Weisman’s focus on the development of the income tax provides insights into current debates over trade, investment, the taxation of income, stock option compensation, wealth transfers, and America’s role as a global power. In the nation’s infancy, the goal of fostering economic growth was pursued largely through the protective tariff, which also provided the federal government with whatever money it needed. Reaching 50% on imports of clothing, machinery, and manufactured goods, the tariff disproportionately consumed the resources of Americans with modest means while the owners of protected industries became extremely rich. The high tariffs were successful in establishing American industry in the 19th century, and Americans began to become more sensitive to the competing economic interests of protecting industry and lowering the costs of their purchases.
The political and historical chronicle of The Great Tax Wars provides an opportunity to compare and contrast two fundamentally conflicting principles that characterize the American experience with taxation in general, and income taxation in particular.

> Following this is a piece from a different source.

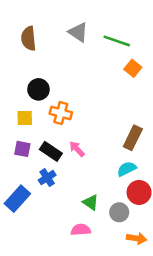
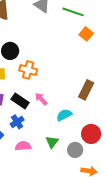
cyan semicircle: (127, 169) -> (64, 115), moved
green triangle: (91, 202) -> (52, 142), turned 32
pink semicircle: (81, 230) -> (23, 146), moved

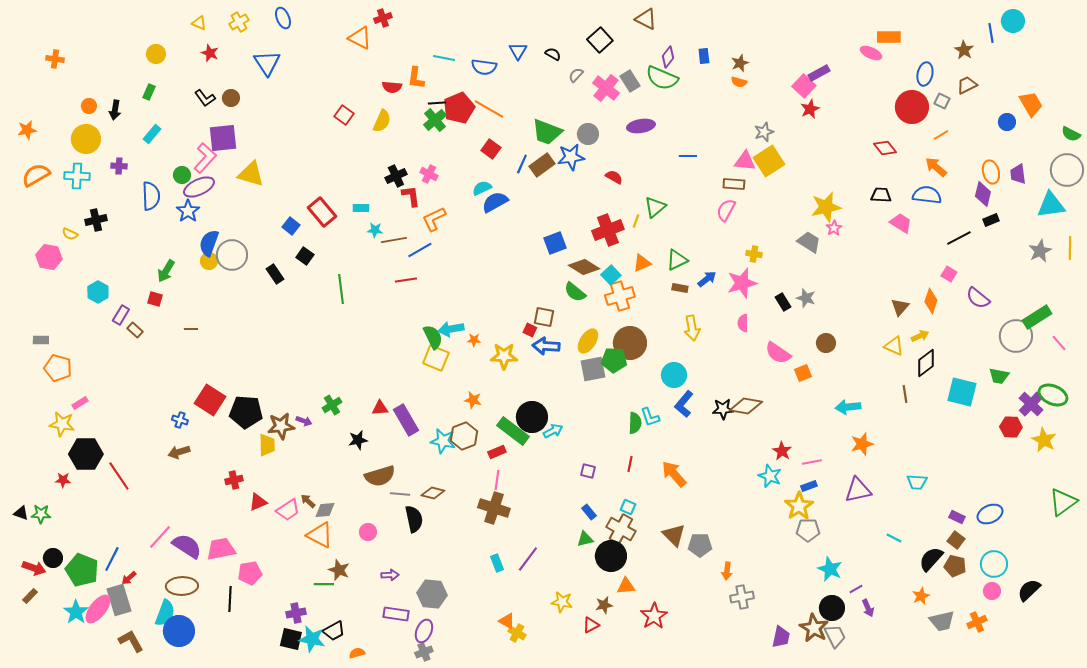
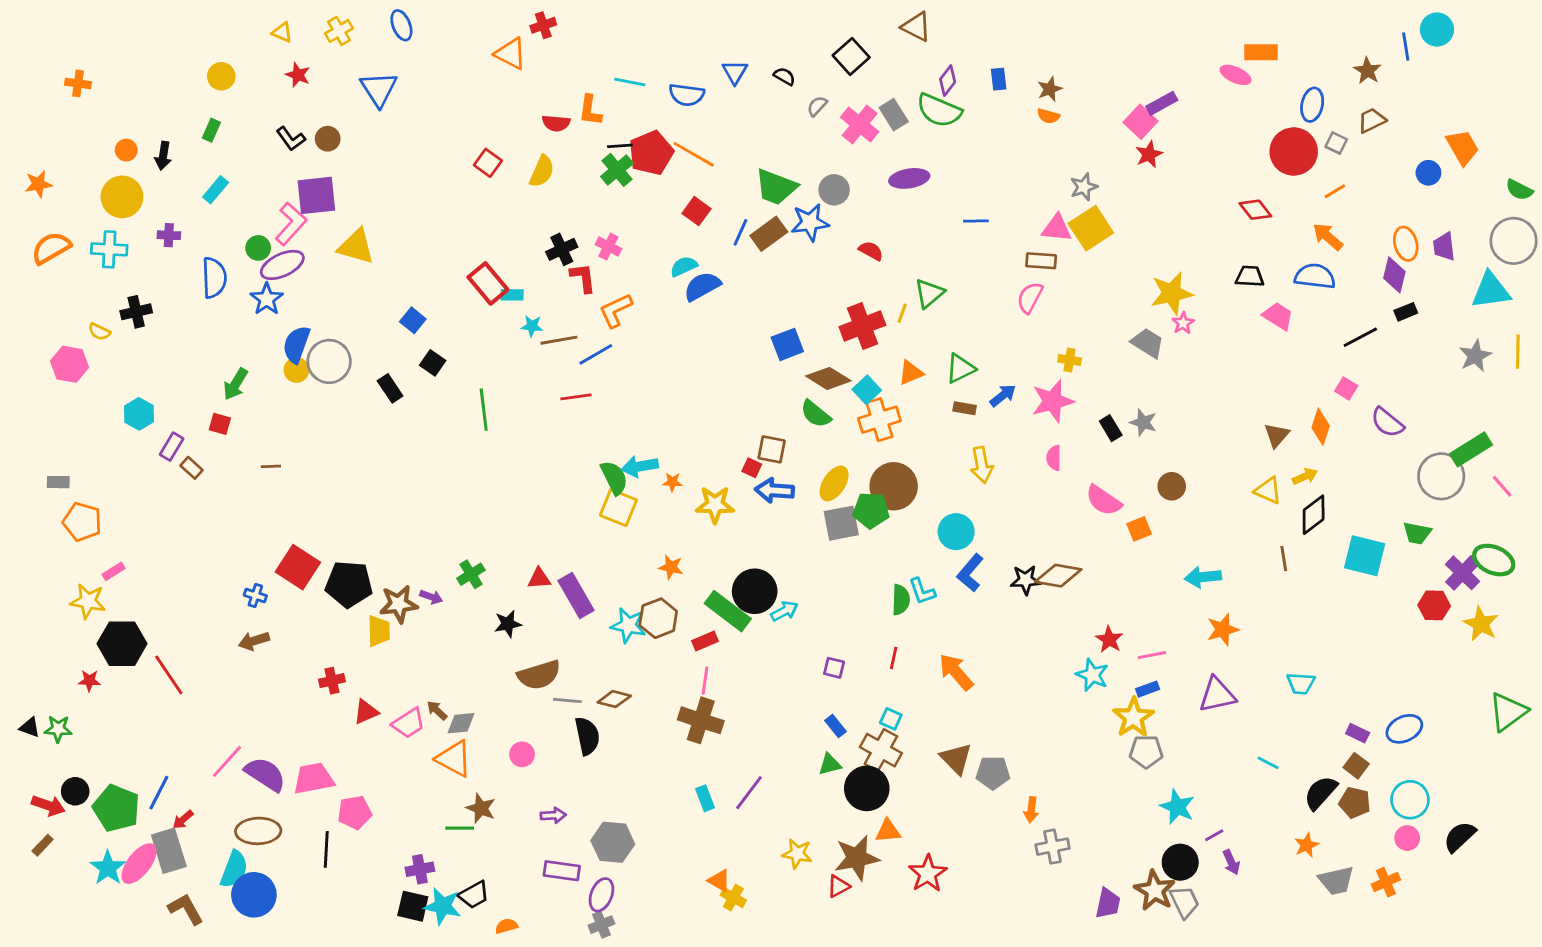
red rectangle: (322, 212) -> (488, 283), moved
brown star: (604, 605) -> (857, 858), size x1.8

On one hand is the principle of fairness, which Weinstein refers to as “justice.” On the other hand is the principle of incentive, which Weinstein calls “virtue.” Both have had their day in the national debates over taxation since 1913, and one or the other prevails in our national subconscious at any given time.
Opponents of the income tax see it as constraining virtue: If wealth is a product of hard work, thrift, ingenuity, and risk taking (all the foundation of the American economic system), then taxing income and wealth at excessive rates distorts the incentives that make our economy thrive. In an epilogue, Weinstein relates a story about Ronald Reagan that reveals the essence of American virtue. Reagan saw excessive marginal rates of taxation as goads to laziness and a punishment of virtue because of his own experience after World War II, when he stopped working once his income hit the 90% bracket.
Proponents of the progressive income tax believe that people should fund the government in proportion to the income and wealth that they have generated from the economic system. In this view, the progressive income tax serves somewhat as a leveler, preserving the incentive to work toward wealth for those that currently are not wealthy. The income tax demonstrates a national commitment to justice in the distribution of rewards and sacrifice in our society, as well as the potential for upward mobility.
Weisman has covered politics, international affairs, and economics for The New York Times for over 30 years, and he delivers a compelling history that should interest everyone who deals professionally with income taxation, handled in a credible and entertaining fashion. The story of the clash of the ideals of virtue and justice—and the personalities embodying them, from Lincoln to Wilson—that framed the debate over income taxation from 1860 to 1918 illuminates contemporary issues about our future and how to finance it.